I stuck with the show because, well, it’s what you did in the mid-to-late Eighties when you were an awkward teenager who was into SF and there was very little else on TV, especially when you’d watched the show like clockwork since as long as you could remember. In many ways, my love of Doctor Who had much more to do with the stuff around the show than the show itself – the Target novelisations, and particularly the Marvel comic strip (which was frequently wilder, weirder and just plan better than the TV show itself) – and, living through the Colin Baker years and the start of Sylvester McCoy, I had gotten to a point where it was getting hard to care about the show anymore.

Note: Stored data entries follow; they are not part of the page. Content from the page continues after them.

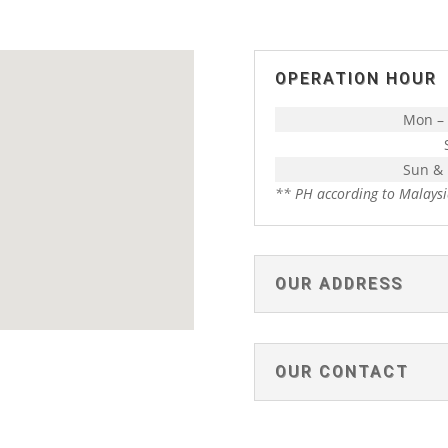
OPERATION HOUR
Mon – 
Sun &
** PH according to Malaysi
OUR ADDRESS
OUR CONTACT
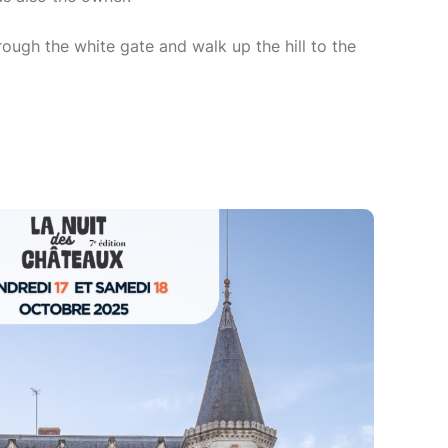
rough the white gate and walk up the hill to the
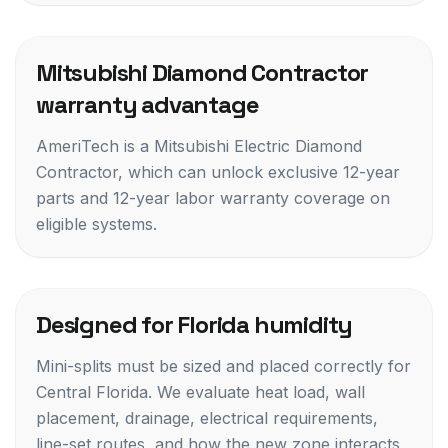
Mitsubishi Diamond Contractor
warranty advantage
AmeriTech is a Mitsubishi Electric Diamond
Contractor, which can unlock exclusive 12-year
parts and 12-year labor warranty coverage on
eligible systems.
Designed for Florida humidity
Mini-splits must be sized and placed correctly for
Central Florida. We evaluate heat load, wall
placement, drainage, electrical requirements,
line-set routes, and how the new zone interacts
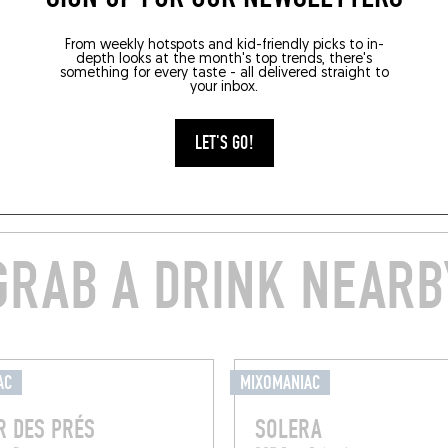
From weekly hotspots and kid-friendly picks to in-
depth looks at the month's top trends, there's
something for every taste - all delivered straight to
your inbox.
LET'S GO!
GRAB A DRINK NEARB
AC
MIXOMANIAC
R DES PRÉS
SOLERA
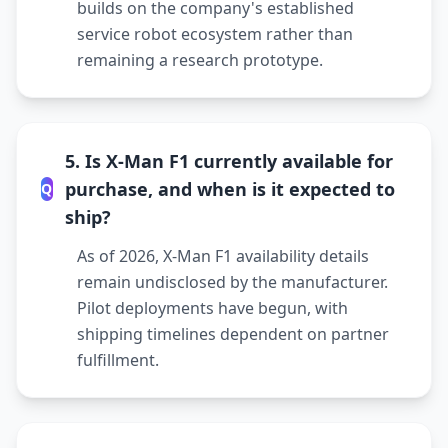
builds on the company's established
service robot ecosystem rather than
remaining a research prototype.
5. Is X-Man F1 currently available for
purchase, and when is it expected to
Q
ship?
As of 2026, X-Man F1 availability details
remain undisclosed by the manufacturer.
Pilot deployments have begun, with
shipping timelines dependent on partner
fulfillment.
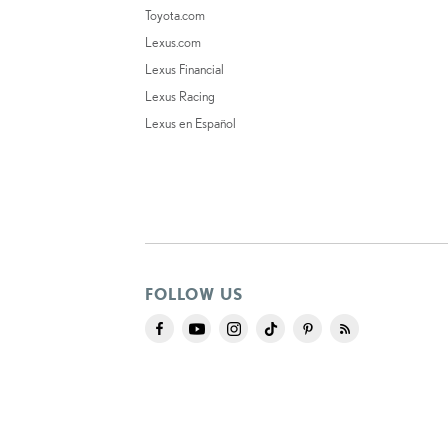
Toyota.com
Lexus.com
Lexus Financial
Lexus Racing
Lexus en Español
FOLLOW US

As a result, it was a shock when the 1988 season of Who (the 25th, fact fans) was good enough to rekindle my love of the program, and showed how good Who could be when they eased back on the camp humour and concentrated on being inventive, imaginative and weird. Even the frankly rather dreadful Silver Nemesis seemed exciting first time around, and when the season finished with the brilliant, atmospheric and utterly kooky The Greatest Show In The Galaxy, it actually felt like the show was behaving with confidence, pulling in fairly healthy ratings while also looking likely to stick around for a while.
And then, we come to Season 26, the last televised Who until the memorably creaky 1996 TV movie, and the last TV season until 2005… and my love of Who found itself hitting another speed bump. I wanted to love Season 26, I wanted it to be as thrilling and involving as Season 25 had been (where even a deliberately theatrical and oddball story like The Happiness Patrol was good enough to ignore its multitude of flaws)… and yet it wasn’t quite what I expected. Heady from the success of Season 25, the production team went further in directions that they’d only flirted with before, leading to 14 episodes that are many things, but not quite what you’d describe as ‘going out with a bang.’
I’m certainly glad that fate has intervened, and that Season 26 is now simply a pause rather than the full stop at the end of a sentence. But, since I hadn’t actually watched any late eighties Who since the show’s return and improbable rise to Bestest TV Show in Britain (TM), when I had the opportunity to revisit the Season 26 adventure The Curse of Fenric, I simply had to go for it and see what happenned.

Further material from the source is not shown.